Our recommendation: whatever snack you’re craving, find a vegetable that mimics the same texture and consistency and use them to make up the bulk of each meal. For example, switch crisps for carrot sticks for that satisfying crunch without the calories.

3. Get smart with your dinnerware

One of the oldest tricks in the book is to use a smaller size plate when you dish up your meals. This way, you won’t be able to put as much food on your plate, which will naturally restrict the amount of food you will be eating for that meal.

A study done in 2017 has shown that eating from a smaller plate increased the feeling of fullness and reduced food intake in test subjects of a normal healthy weight.

4. Use carbs as a topper rather than the base

Usually carbs are the foundation of your meal, with protein and fruit or vegetables being the secondary focus. Instead, you should do the exact opposite. Make your protein and vegetables the main part of your meal and come to your carbohydrate last to make up the remainder of your calories for that meal.

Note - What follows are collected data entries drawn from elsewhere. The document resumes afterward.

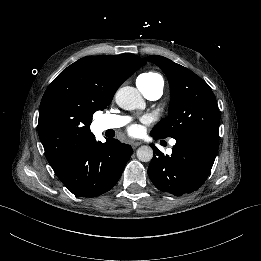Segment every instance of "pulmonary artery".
<instances>
[{"instance_id":"1","label":"pulmonary artery","mask_w":261,"mask_h":261,"mask_svg":"<svg viewBox=\"0 0 261 261\" xmlns=\"http://www.w3.org/2000/svg\"><path fill=\"white\" fill-rule=\"evenodd\" d=\"M137 86L139 89H141L140 83L137 81ZM141 93L143 96L150 100V101H155L158 100L162 94H163V87L161 86H155L151 88H142ZM129 118L126 116H121V115H109L107 116L104 121V127L107 129H119L126 125L128 122ZM170 146H174L176 144L175 139H171L169 142Z\"/></svg>"}]
</instances>
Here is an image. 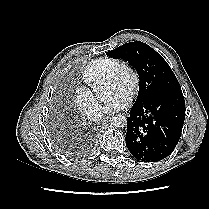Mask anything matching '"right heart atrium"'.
Here are the masks:
<instances>
[{"mask_svg": "<svg viewBox=\"0 0 209 209\" xmlns=\"http://www.w3.org/2000/svg\"><path fill=\"white\" fill-rule=\"evenodd\" d=\"M75 106L88 118L98 119L101 116V106L93 92L86 87H79L74 91Z\"/></svg>", "mask_w": 209, "mask_h": 209, "instance_id": "d8ad5b80", "label": "right heart atrium"}]
</instances>
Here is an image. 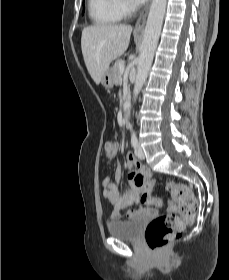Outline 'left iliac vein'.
<instances>
[{"label": "left iliac vein", "instance_id": "left-iliac-vein-1", "mask_svg": "<svg viewBox=\"0 0 229 280\" xmlns=\"http://www.w3.org/2000/svg\"><path fill=\"white\" fill-rule=\"evenodd\" d=\"M135 155L139 159H144L145 158L144 151H143L142 147L139 144L135 147Z\"/></svg>", "mask_w": 229, "mask_h": 280}]
</instances>
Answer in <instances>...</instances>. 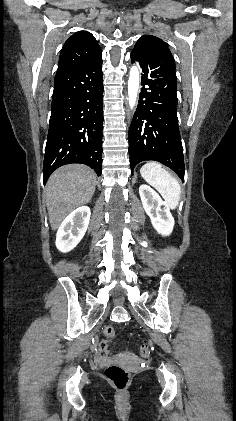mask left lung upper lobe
Listing matches in <instances>:
<instances>
[{
  "label": "left lung upper lobe",
  "mask_w": 236,
  "mask_h": 421,
  "mask_svg": "<svg viewBox=\"0 0 236 421\" xmlns=\"http://www.w3.org/2000/svg\"><path fill=\"white\" fill-rule=\"evenodd\" d=\"M135 46H139L142 48H148V49H159V50H163L166 53H168L169 55L172 56L169 48L167 47V45L165 44L164 41H162L161 39H159L158 37L152 36V35H144L141 38L138 39L137 43Z\"/></svg>",
  "instance_id": "1"
}]
</instances>
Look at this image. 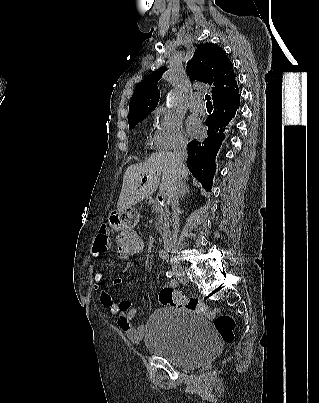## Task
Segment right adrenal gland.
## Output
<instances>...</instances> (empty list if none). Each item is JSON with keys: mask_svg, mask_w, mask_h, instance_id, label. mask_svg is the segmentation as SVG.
<instances>
[{"mask_svg": "<svg viewBox=\"0 0 319 403\" xmlns=\"http://www.w3.org/2000/svg\"><path fill=\"white\" fill-rule=\"evenodd\" d=\"M189 192V187L186 182H182L179 197L183 198L186 193Z\"/></svg>", "mask_w": 319, "mask_h": 403, "instance_id": "2a0ac1e0", "label": "right adrenal gland"}]
</instances>
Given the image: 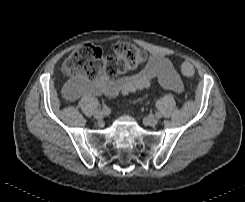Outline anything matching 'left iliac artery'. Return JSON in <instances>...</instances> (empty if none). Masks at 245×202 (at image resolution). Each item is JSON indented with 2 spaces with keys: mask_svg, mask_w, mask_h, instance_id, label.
Here are the masks:
<instances>
[{
  "mask_svg": "<svg viewBox=\"0 0 245 202\" xmlns=\"http://www.w3.org/2000/svg\"><path fill=\"white\" fill-rule=\"evenodd\" d=\"M156 117H157V118H160V117H161V113H160V112H157V113H156Z\"/></svg>",
  "mask_w": 245,
  "mask_h": 202,
  "instance_id": "left-iliac-artery-1",
  "label": "left iliac artery"
}]
</instances>
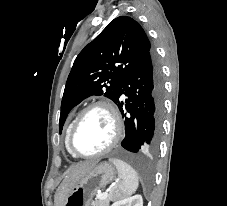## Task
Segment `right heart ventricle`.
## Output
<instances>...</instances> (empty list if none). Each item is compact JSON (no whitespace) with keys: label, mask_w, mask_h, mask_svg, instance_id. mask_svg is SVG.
<instances>
[{"label":"right heart ventricle","mask_w":227,"mask_h":206,"mask_svg":"<svg viewBox=\"0 0 227 206\" xmlns=\"http://www.w3.org/2000/svg\"><path fill=\"white\" fill-rule=\"evenodd\" d=\"M76 117H77V116H76ZM76 117L73 118V120L70 122V124H69L68 127H67V131H66V147H67L68 134H69V131H70V129H71V127H72V125H73V123H74ZM67 149H68V148H67ZM68 151H69V150H68Z\"/></svg>","instance_id":"right-heart-ventricle-1"}]
</instances>
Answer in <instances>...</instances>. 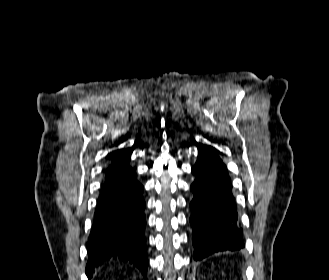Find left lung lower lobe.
<instances>
[{
  "mask_svg": "<svg viewBox=\"0 0 329 280\" xmlns=\"http://www.w3.org/2000/svg\"><path fill=\"white\" fill-rule=\"evenodd\" d=\"M196 179L190 189V223L193 229L194 259L224 250L244 247L235 199L226 166L214 148L203 146L192 168Z\"/></svg>",
  "mask_w": 329,
  "mask_h": 280,
  "instance_id": "obj_1",
  "label": "left lung lower lobe"
}]
</instances>
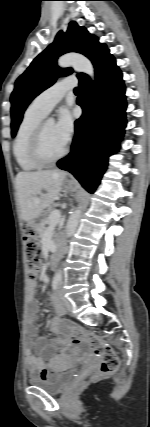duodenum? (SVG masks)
Returning <instances> with one entry per match:
<instances>
[{
    "label": "duodenum",
    "mask_w": 150,
    "mask_h": 427,
    "mask_svg": "<svg viewBox=\"0 0 150 427\" xmlns=\"http://www.w3.org/2000/svg\"><path fill=\"white\" fill-rule=\"evenodd\" d=\"M56 261H57V255H56V254H53V255L51 256V258H50V262H49V264H50V267H51V268H54V267H55V265H56Z\"/></svg>",
    "instance_id": "410a0bca"
}]
</instances>
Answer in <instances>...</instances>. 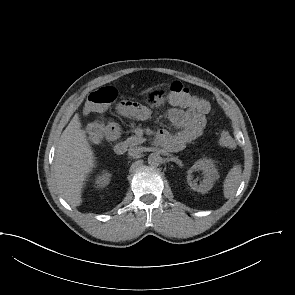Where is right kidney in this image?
Listing matches in <instances>:
<instances>
[{
	"label": "right kidney",
	"instance_id": "ca27d5eb",
	"mask_svg": "<svg viewBox=\"0 0 295 295\" xmlns=\"http://www.w3.org/2000/svg\"><path fill=\"white\" fill-rule=\"evenodd\" d=\"M110 182V174L107 172H103V174L99 175L96 178L95 184L98 188L106 187Z\"/></svg>",
	"mask_w": 295,
	"mask_h": 295
}]
</instances>
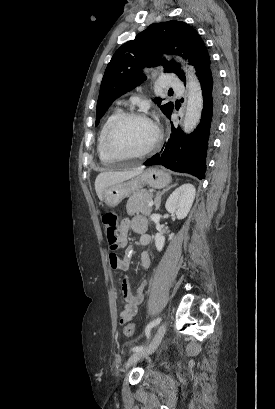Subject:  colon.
Here are the masks:
<instances>
[{"label": "colon", "mask_w": 275, "mask_h": 409, "mask_svg": "<svg viewBox=\"0 0 275 409\" xmlns=\"http://www.w3.org/2000/svg\"><path fill=\"white\" fill-rule=\"evenodd\" d=\"M102 223L105 227L106 237L110 249L115 248L118 250L121 242V230L118 226L117 213L106 212L102 216ZM123 332L125 337H132L135 332V324L127 323L123 328Z\"/></svg>", "instance_id": "5ec220e1"}]
</instances>
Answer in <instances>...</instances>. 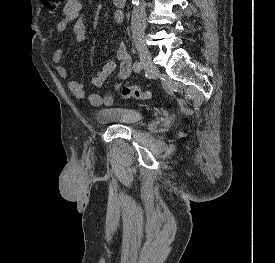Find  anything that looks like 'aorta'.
<instances>
[{
    "label": "aorta",
    "mask_w": 275,
    "mask_h": 263,
    "mask_svg": "<svg viewBox=\"0 0 275 263\" xmlns=\"http://www.w3.org/2000/svg\"><path fill=\"white\" fill-rule=\"evenodd\" d=\"M132 4H133L134 6L138 5V4H139V0H132Z\"/></svg>",
    "instance_id": "762f6f07"
}]
</instances>
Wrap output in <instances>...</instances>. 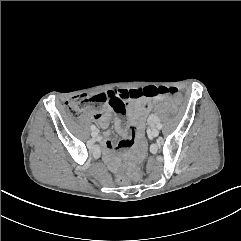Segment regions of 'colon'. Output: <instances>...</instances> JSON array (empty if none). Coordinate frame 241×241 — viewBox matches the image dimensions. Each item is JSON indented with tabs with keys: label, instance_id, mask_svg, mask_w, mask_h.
Masks as SVG:
<instances>
[{
	"label": "colon",
	"instance_id": "5ec220e1",
	"mask_svg": "<svg viewBox=\"0 0 241 241\" xmlns=\"http://www.w3.org/2000/svg\"><path fill=\"white\" fill-rule=\"evenodd\" d=\"M146 88H148L151 92L150 97H155L164 94L176 95L178 93L176 89H168L165 87L158 88L155 86H149ZM139 90L133 87L126 90L112 89L109 90L108 93H102L94 96L81 94L73 97L68 102H66L65 108L70 116L77 117L84 109L88 107H99L103 104H109L114 107L115 111L118 114L123 115L125 111V101L133 98H138ZM164 102L170 105V110L174 113L177 114L180 112V107L177 106L176 103L170 97H166L164 99ZM119 180L123 181L121 176L119 177Z\"/></svg>",
	"mask_w": 241,
	"mask_h": 241
}]
</instances>
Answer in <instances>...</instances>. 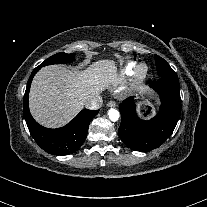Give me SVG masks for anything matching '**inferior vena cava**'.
Wrapping results in <instances>:
<instances>
[{"label":"inferior vena cava","mask_w":207,"mask_h":207,"mask_svg":"<svg viewBox=\"0 0 207 207\" xmlns=\"http://www.w3.org/2000/svg\"><path fill=\"white\" fill-rule=\"evenodd\" d=\"M102 104H103V100H102L101 96H95V97L89 99L85 103V107L87 109L96 110V109L101 108Z\"/></svg>","instance_id":"obj_1"}]
</instances>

It’s all too easy to pile you plate high with potato and pasta, so weigh it out to know exactly how much is too much. You’ll soon get used to what a decent portion size looks like on your plate and will be able to measure without weighing it.

5. Don’t eat from the bag

Whether it’s your favorite crisps or a healthier snack, eating out of a large pack is an easy way to eat more than you realise. Even if it’s something healthy, eating out of bag makes it tempting to finish in one serving, and consequently eat much more food than you really need.

To avoid finishing (another) family-sized bag of crisps on your own, try separating the food into smaller containers when you eat. Not only will this help you eat less in one go, but it will also make that bag of chips last longer. You can even measure out the recommended portion size on the packet to know how many calories you’re adding to your day.

6. Have some soup before your main meal

Filling up on liquids before your meal will take the edge off your hunger pangs and prevent you from eating more than you need. Similar to the water hack, having some soup or a broth as an entree will help to fill you up before your main meal.

Make sure you’re not opting for a heavy soup, however. Opt for a light broth, or vegetable-based soup rather than one filled with meat or dairy.

7. Use your hands as portion guides

You don’t need any fancy scales and measuring cups to determine your portion sizes. In fact, your hand is the perfect guide. Typically, a clenched fist roughly equates to about a cup of rice and your palm is around an 85g serving of meat.

Using the size of your hand or palm is great for determining how much food you really need. If you ate a palm-sized portion of something yesterday and it filled you up, make sure you don’t go bigger than that the next time.

If you don’t think this is quite accurate enough for you, then measure out your food with scales. Most food packaging has a recommended serving size, so you can know exactly how much you’re having.

8. Focus on eating more slowly

Eating slower helps you to digest your food better and gives you the time to consider how full you feel. Rather than rushing through and thinking about what you can have next, slow down and savour every bite.

A study published in the British Medical Journal has shown that eating the same amount of calories over half an hour instead of just 5 minutes increased feelings of fullness, concluding that slowing down how quickly you eat a meal could stop you from eating more if you’re already feeling full.


Portion control isn’t about starving yourself, it’s just being more conscious of what and how you eat so that you can fuel your body properly without overdoing it. These small changes are easy to adjust to, which in turn makes them easier to stick to.